Средний, Иван, со старшим только по праздникам и обнимался. Он в такие знатные рыбари вышел, что его знали уж как «осетров есаула». Повело Ивана на рыбу с отрочества – с того случая, что уж в песни дидовы вошёл про то, «как малый отрок сома-атамана поборол». Было так. Вытащил покойный Гнат здорового сома, вдарил его веслом – и хитрый сом битым прикинулся, примёр якобы. И пока Гнат другим береговым делом занялся, сом возьми да кинься в свою родную стихию. Да не тут-то было! Младший о ту пору сын Гната, Иван, – ростом с сома, коли того на хвост поставить, – кинулся на ушлую рыбину, обхватил её руками и ногами да и мыркнул вместе с ней в Базавлук-то!

Отец, ахнув, кинулся на помощь – да куда там! Канул сын в глубокую сомовую муть. Понырял Гнат, поплескался, покричал благим матом, поругался, что старшего не взял на реку… потом перекрестился, уже стоя по пояс в воде: «Бог дал, Бог и взял».

Вдруг будто отрыгнул близкий затон – и глядь, на карачках выбирается в густые побережные заросли его сын, а одной рукой из последних сил тянет за собой корягу… Кинулся к нему отец, вытянул сына, а тот смерть как тяжёл, водой харкает, а корягу не отпускает… Поскользнулся, повалился на спину Гнат – и вот лежит на нём живой его сын, дышит с клёкотом, а рядом лежит и сом, ещё силясь хрупать карягу, на которой зацеплен, как на большом кукане.

– Да как же ты его, сынку? – спросил отец, когда отдышались наконец оба, а сом ослабел жабрами шевелить.

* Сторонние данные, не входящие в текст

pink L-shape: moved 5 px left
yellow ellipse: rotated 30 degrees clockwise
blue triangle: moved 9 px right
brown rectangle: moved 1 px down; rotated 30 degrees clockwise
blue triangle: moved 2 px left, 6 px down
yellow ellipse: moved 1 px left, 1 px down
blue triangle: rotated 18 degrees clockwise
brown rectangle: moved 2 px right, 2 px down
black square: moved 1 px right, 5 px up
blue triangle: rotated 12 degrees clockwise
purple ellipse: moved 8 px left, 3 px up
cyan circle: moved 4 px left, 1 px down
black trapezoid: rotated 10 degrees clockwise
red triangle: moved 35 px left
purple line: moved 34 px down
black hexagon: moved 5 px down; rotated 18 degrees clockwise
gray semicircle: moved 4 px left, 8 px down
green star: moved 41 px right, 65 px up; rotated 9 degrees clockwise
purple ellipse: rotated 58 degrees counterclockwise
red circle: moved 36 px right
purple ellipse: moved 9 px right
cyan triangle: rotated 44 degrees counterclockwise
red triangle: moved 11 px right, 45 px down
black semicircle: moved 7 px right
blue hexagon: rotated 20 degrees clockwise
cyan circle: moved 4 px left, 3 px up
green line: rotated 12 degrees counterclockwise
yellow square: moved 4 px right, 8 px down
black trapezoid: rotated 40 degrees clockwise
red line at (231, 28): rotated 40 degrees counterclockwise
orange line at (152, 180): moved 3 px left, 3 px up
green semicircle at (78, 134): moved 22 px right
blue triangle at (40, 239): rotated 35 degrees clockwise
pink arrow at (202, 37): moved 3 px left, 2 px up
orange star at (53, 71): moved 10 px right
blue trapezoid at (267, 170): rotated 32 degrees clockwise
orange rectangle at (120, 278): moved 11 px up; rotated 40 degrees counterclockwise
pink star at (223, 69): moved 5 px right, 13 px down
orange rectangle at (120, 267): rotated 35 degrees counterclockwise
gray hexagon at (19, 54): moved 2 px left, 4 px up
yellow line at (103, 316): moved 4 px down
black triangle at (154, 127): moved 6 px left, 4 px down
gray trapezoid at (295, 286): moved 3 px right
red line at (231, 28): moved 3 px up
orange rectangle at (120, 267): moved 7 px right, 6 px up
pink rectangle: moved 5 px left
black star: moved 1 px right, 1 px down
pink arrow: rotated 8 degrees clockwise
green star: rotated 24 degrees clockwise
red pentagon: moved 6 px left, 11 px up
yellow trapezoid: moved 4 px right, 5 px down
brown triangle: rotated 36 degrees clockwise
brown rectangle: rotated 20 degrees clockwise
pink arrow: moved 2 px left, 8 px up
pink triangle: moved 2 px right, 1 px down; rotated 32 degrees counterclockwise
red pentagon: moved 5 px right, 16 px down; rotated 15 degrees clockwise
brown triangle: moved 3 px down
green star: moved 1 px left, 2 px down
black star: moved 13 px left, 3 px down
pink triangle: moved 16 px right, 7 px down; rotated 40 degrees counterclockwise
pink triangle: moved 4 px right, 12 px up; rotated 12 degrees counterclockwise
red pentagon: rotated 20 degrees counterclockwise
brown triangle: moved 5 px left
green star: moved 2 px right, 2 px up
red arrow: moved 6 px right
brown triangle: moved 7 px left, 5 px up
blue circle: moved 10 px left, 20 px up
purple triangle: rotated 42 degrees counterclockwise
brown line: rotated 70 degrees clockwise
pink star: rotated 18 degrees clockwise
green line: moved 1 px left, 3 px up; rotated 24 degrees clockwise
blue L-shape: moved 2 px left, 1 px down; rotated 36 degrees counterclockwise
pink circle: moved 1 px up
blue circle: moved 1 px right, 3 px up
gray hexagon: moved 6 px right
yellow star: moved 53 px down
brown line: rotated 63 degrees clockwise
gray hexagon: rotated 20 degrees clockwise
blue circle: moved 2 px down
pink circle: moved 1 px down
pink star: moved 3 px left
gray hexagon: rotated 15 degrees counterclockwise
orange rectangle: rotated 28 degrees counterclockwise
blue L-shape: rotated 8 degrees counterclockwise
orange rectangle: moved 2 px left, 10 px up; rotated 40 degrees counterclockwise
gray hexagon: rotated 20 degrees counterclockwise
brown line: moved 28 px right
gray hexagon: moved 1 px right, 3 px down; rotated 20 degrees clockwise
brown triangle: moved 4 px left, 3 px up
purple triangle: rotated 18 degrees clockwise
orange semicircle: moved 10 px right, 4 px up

– Не знамо, батько, как, – просипел отрок, ещё не набравшись сил своему подвигу прибаску дать. – Дно щупал – оттолкнуться, когда невмочь станет, а коряжку нащупал – доброе копьё, подумал…

2Ах, чудесно было бы погулять на Сечи (польск.).
3Да вон пустельга вдали очень красиво летит (укр.).
4Употребляемый здесь и ниже украинский язык, конечно, осовременен для простоты восприятия. Со строем, стилем и духом языка той эпохи можно познакомиться ближе, читая тексты Григория Сковороды и Василия Григоровича-Барского. Впрочем, то же самое можно сказать и об употребляемом здесь разговорном русском языке. В ту пору оба языка были куда более близки, чем ныне.
5Да вон паучок красиво так да исправно паутину на кусте плетёт (укр.).
6Там, над звонницей, голуби, как ангелы небесные, порхали – так красиво! (укр.)